→ **WHAT THIS TASK INVOLVES**
When the string "solid" occurs in a line of the listing below, return that line.

*** Opening of DATA FOR REVIEW ***

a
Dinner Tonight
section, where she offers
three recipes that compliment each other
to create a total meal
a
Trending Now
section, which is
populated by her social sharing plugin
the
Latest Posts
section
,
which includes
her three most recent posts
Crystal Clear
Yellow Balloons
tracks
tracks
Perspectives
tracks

*** Close of DATA FOR REVIEW ***
*** Opening of DATA FOR REVIEW ***

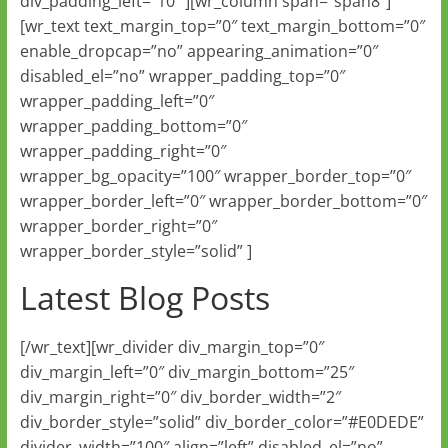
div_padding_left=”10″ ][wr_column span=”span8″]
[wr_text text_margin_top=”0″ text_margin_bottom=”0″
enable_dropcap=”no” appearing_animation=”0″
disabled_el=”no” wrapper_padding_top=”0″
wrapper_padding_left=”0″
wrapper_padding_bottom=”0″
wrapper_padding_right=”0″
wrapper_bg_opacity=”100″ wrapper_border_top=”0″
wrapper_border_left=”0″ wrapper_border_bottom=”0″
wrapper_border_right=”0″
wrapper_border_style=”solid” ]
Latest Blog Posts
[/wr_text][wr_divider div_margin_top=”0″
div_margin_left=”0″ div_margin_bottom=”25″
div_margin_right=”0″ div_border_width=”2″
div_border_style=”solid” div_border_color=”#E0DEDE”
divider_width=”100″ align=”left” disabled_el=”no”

*** Close of DATA FOR REVIEW ***

→ **OUTPUT BELOW**
wrapper_border_style=”solid” ]
div_border_style=”solid” div_border_color=”#E0DEDE”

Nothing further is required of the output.